■ **Exercise prompt**: From the records below, please return each line that holds the word "kultúrneho".

■ **Data for this exercise**:
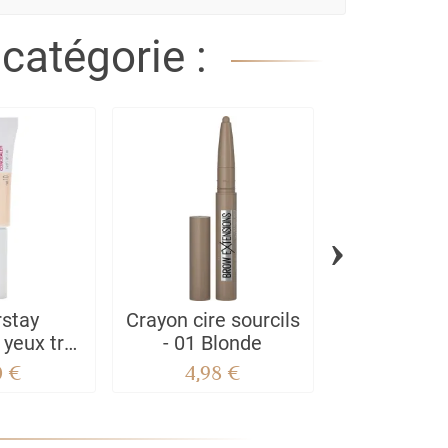
catégorie :
›
stay
Crayon cire sourcils
Deep Br
 yeux très
- 01 Blonde
Mascara C
rant
Sourcils
0 €
4,98 €
4,90
Precise Fibe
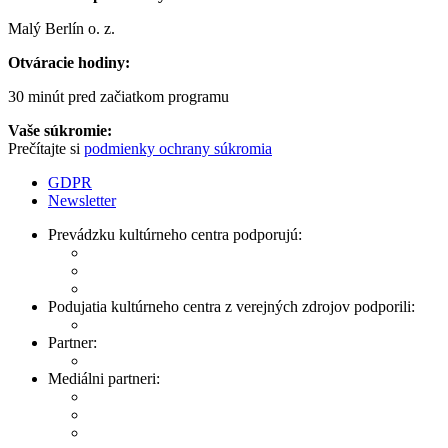
Malý Berlín o. z.
Otváracie hodiny:
30 minút pred začiatkom programu
Vaše súkromie:
Prečítajte si
podmienky ochrany súkromia
GDPR
Newsletter
Prevádzku kultúrneho centra podporujú:
Podujatia kultúrneho centra z verejných zdrojov podporili:
Partner:
Mediálni partneri:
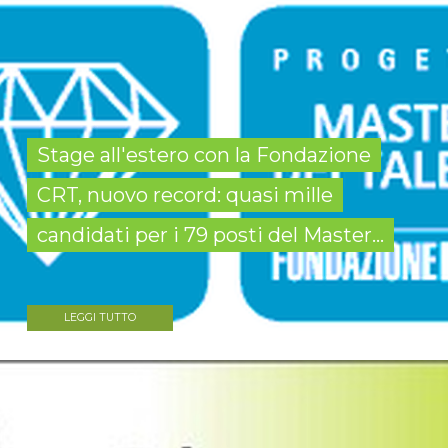
Stage all'estero con la Fondazione
CRT, nuovo record: quasi mille
candidati per i 79 posti del Master...
LEGGI TUTTO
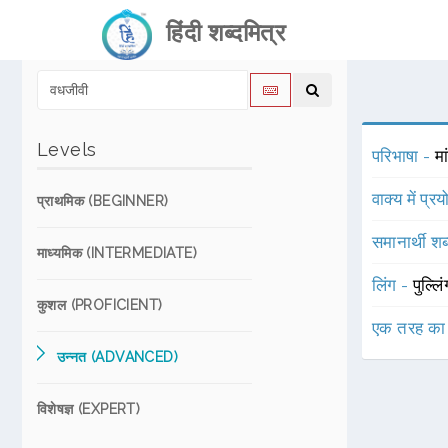
हिंदी शब्दमित्र
Levels
परिभाषा -
मा
वाक्य में प्र
प्राथमिक (BEGINNER)
समानार्थी शब
माध्यमिक (INTERMEDIATE)
लिंग -
पुल्लि
कुशल (PROFICIENT)
एक तरह का
उन्नत (ADVANCED)
विशेषज्ञ (EXPERT)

■ **Exercise response**:
Prevádzku kultúrneho centra podporujú:
Podujatia kultúrneho centra z verejných zdrojov podporili:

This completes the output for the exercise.